Aprendamos á descubrir en cada forma y en cada vida aquel estigma sagrado que las define y las contiene
DOMENICO THEOTOCÓPULI, BAJO la insignificancia de nuestras actitudes cotidianas sabía inquirir el gesto único, aquel gesto que sólo ha de restituirnos la muerte. En el hospital de San Juan Bautista está colgado á la sombra del presbisterio el retrato del Cardenal Tavera. Una figura monástica, de ojos cavados y macerada sien. Domenico Theotocópuli parece ser que no había visto nunca á ese terrible místico, y alguien cuenta que la pintura donde le representa es una evocación hecha sobre la máscara mortuoria calcada por Alonso Berruguete. Confirmado está en papeles viejos que cuando el pintor cretense llegó á la ciudad castellana ya se cumplían treinta años desde que había pasado por el mundo el prócer cardenal Don Juan de Tavera. Pero la máscara donde la muerte con un gesto imborrable había perpetuado el gesto único, debió ser como la revelación de una estética nueva para aquel bizantino que aun llevaba en su alma los terrores del milenario y las disputas alejandrinas.
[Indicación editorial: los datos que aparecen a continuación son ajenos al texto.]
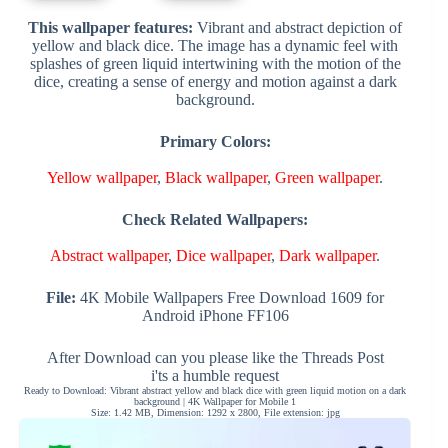
This wallpaper features:
Vibrant and abstract depiction of
yellow and black dice. The image has a dynamic feel with
splashes of green liquid intertwining with the motion of the
dice, creating a sense of energy and motion against a dark
background.
Primary Colors:
Yellow wallpaper
,
Black wallpaper
,
Green wallpaper
.
Check Related Wallpapers:
Abstract wallpaper
,
Dice wallpaper
,
Dark wallpaper
.
File:
4K Mobile Wallpapers Free Download 1609 for
Android iPhone FF106
After Download can you please like the Threads Post
i'ts a humble request
Ready to Download: Vibrant abstract yellow and black dice with green liquid motion on a dark
background | 4K Wallpaper for Mobile 1
Size: 1.42 MB, Dimension: 1292 x 2800, File extension: jpg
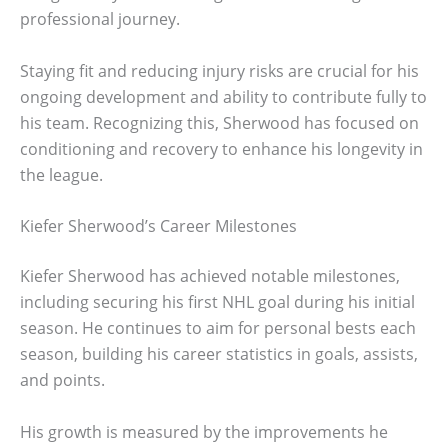
professional journey.
Staying fit and reducing injury risks are crucial for his
ongoing development and ability to contribute fully to
his team. Recognizing this, Sherwood has focused on
conditioning and recovery to enhance his longevity in
the league.
Kiefer Sherwood’s Career Milestones
Kiefer Sherwood has achieved notable milestones,
including securing his first NHL goal during his initial
season. He continues to aim for personal bests each
season, building his career statistics in goals, assists,
and points.
His growth is measured by the improvements he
¡Cuántas veces en el rictus de la muerte se desvela todo el secreto de una vida! Hay un gesto que es el mío, uno solo, pero en la sucesión humilde de los días, en el vano volar de las horas, se ha diluido hasta borrarse como el perfil de una medalla. Llevo sobre mi rostro cien máscaras de ficción que se suceden bajo el imperio mezquino de una fatalidad sin transcendencia. Acaso mi verdadero gesto no se ha revelado todavía, acaso no pueda revelarse nunca bajo tantos velos acumulados día á dia y tejidos por todas mis horas.
Yo mismo me desconozco y quizá estoy condenado á desconocerme siempre. Muchas veces me pregunto cuál entre todos los pecados es el mío, é interrogo á las máscaras del vicio: Soberbia, Lujuria, Vanidad, Envidia han dejado una huella en mi rostro carnal y en mi rostro espiritual, pero yo sé que todas han de borrarse en su día, y que sólo una quedará inmóvil sobre mis facciones cuando llegue la muerte. En ese día de la tierra, cuando los ojos con las pestañas rígidas y los párpados de cera se hundan en un cerco de sombra violácea; cuando la frente parezca huir levantando las cejas; cuando la nariz se perfile con una transparencia angustiosa; cuando la mandíbula, relajada en sus ligamentos, ponga en los labios una risa que no tuvieron jamás, sobre la inmovilidad de la muerte recobrará su imperio el gesto único, el que acaso no ha visto nadie y que, sin embargo, era el mío... Contemplémonos en nosotros mismos hasta descubrir en la conciencia la virtud ó el pecado raíz de su eterna responsabilidad, y la veremos quieta y materializada en un gesto.